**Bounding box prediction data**
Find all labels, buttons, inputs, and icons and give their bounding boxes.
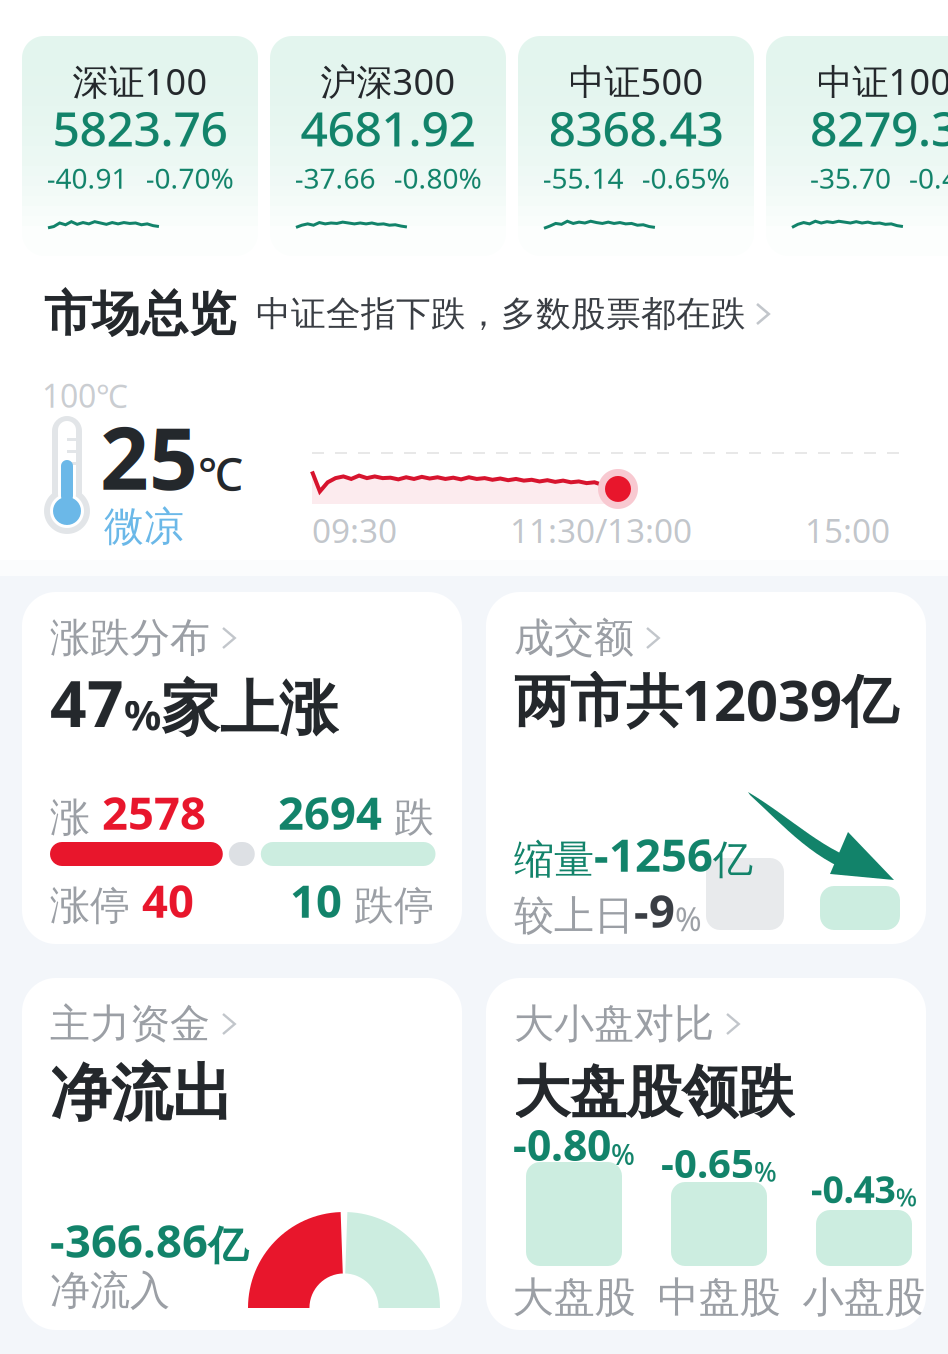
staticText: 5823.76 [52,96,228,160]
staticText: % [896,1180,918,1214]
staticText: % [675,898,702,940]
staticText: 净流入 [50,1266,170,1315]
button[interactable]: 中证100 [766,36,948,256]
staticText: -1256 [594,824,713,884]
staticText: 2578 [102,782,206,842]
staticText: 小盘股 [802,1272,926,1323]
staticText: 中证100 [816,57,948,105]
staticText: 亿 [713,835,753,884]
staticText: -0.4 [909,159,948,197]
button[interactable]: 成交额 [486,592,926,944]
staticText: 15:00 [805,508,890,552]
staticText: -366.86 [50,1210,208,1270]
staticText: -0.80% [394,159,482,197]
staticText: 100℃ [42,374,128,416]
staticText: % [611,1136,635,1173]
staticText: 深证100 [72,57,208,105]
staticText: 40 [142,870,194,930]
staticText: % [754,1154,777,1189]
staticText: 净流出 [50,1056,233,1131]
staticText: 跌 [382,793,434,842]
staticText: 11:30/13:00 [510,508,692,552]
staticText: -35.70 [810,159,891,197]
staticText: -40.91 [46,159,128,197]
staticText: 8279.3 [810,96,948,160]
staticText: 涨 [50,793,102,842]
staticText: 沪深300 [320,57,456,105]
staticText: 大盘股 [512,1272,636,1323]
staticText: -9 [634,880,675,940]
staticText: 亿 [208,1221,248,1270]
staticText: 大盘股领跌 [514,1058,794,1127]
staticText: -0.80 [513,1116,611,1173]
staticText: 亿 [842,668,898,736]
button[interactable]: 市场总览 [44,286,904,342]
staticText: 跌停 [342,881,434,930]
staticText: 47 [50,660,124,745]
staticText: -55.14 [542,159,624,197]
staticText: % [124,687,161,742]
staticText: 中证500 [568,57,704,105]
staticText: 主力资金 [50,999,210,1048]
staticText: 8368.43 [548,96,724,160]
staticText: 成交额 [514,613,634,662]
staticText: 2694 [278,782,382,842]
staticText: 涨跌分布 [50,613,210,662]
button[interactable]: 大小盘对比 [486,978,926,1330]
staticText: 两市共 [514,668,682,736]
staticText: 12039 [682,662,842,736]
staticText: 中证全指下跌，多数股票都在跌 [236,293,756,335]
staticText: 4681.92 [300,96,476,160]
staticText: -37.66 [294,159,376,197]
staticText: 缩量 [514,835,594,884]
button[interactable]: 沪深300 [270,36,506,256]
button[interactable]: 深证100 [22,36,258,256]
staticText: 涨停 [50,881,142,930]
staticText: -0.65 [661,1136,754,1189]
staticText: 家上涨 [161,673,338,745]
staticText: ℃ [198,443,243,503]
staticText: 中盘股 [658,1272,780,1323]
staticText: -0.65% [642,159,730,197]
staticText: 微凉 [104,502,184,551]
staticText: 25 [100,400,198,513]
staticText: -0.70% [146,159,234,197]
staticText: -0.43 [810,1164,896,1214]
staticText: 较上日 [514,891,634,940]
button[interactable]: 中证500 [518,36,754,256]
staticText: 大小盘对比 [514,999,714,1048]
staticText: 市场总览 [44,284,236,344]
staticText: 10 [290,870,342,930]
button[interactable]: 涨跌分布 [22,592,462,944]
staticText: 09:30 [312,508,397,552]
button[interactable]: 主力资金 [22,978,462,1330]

**Task to complete**
If a line in the data above includes the string "大小盘对比", copy it.

**Answer box**
button[interactable]: 大小盘对比 [486,978,926,1330]
staticText: 大小盘对比 [514,999,714,1048]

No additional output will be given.